(Source records)
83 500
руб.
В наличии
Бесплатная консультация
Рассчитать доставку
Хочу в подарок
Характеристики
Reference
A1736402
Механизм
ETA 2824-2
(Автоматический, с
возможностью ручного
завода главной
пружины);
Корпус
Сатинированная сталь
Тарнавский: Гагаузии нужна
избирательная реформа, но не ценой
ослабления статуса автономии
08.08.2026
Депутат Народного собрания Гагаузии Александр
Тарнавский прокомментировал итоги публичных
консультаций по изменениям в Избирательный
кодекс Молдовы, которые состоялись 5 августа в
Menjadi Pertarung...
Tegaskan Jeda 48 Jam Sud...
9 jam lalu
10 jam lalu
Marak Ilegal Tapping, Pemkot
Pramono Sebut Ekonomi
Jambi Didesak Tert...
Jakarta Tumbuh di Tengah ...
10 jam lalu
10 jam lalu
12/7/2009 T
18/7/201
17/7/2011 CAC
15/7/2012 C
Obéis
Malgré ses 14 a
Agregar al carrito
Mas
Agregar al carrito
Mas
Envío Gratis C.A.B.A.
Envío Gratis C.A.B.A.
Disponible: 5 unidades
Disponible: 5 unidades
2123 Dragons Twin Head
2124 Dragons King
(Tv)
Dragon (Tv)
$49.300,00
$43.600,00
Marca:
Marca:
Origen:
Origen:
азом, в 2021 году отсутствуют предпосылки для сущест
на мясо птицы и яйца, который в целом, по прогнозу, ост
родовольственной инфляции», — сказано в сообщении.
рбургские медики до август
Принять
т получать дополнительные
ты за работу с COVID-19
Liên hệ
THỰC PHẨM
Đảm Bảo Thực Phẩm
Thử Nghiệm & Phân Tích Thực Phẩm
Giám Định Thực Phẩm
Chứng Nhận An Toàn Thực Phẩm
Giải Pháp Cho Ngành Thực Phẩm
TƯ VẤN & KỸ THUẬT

---

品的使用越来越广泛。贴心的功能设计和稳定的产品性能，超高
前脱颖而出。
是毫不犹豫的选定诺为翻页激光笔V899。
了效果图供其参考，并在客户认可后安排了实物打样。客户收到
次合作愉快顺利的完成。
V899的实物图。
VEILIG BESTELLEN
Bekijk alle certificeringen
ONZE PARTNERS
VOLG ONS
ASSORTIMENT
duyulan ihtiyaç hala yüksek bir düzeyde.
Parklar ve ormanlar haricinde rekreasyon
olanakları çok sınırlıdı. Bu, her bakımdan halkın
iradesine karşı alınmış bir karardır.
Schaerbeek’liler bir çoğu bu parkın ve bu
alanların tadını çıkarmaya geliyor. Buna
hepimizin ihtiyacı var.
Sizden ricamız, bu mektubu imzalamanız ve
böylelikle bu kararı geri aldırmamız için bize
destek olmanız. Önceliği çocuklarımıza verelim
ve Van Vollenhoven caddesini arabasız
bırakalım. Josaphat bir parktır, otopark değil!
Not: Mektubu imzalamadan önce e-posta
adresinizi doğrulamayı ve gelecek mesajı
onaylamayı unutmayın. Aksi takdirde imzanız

...

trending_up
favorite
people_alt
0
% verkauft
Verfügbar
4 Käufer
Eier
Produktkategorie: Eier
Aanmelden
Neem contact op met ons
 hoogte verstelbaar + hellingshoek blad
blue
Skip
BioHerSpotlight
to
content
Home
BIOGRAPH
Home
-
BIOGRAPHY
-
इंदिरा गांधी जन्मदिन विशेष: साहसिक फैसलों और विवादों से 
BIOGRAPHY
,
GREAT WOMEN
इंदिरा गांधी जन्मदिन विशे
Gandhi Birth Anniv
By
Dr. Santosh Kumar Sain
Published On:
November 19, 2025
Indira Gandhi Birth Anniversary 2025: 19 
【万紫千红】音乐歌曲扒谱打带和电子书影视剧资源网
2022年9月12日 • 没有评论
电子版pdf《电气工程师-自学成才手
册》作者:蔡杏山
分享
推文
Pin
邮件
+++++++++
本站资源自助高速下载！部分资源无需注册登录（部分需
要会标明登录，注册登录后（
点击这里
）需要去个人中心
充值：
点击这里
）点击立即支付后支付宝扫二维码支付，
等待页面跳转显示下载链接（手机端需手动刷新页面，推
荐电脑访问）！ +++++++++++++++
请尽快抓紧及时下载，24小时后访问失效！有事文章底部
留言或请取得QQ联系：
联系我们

**Problem to solve**
Transcribe the records above from the line holding "Parklar ve ormanlar haricinde rekreasyon" down to the line holding "onaylamayı unutmayın. Aksi takdirde imzanız", inclusive, without adding anything.

**Task response**
Parklar ve ormanlar haricinde rekreasyon
olanakları çok sınırlıdı. Bu, her bakımdan halkın
iradesine karşı alınmış bir karardır.
Schaerbeek’liler bir çoğu bu parkın ve bu
alanların tadını çıkarmaya geliyor. Buna
hepimizin ihtiyacı var.
Sizden ricamız, bu mektubu imzalamanız ve
böylelikle bu kararı geri aldırmamız için bize
destek olmanız. Önceliği çocuklarımıza verelim
ve Van Vollenhoven caddesini arabasız
bırakalım. Josaphat bir parktır, otopark değil!
Not: Mektubu imzalamadan önce e-posta
adresinizi doğrulamayı ve gelecek mesajı
onaylamayı unutmayın. Aksi takdirde imzanız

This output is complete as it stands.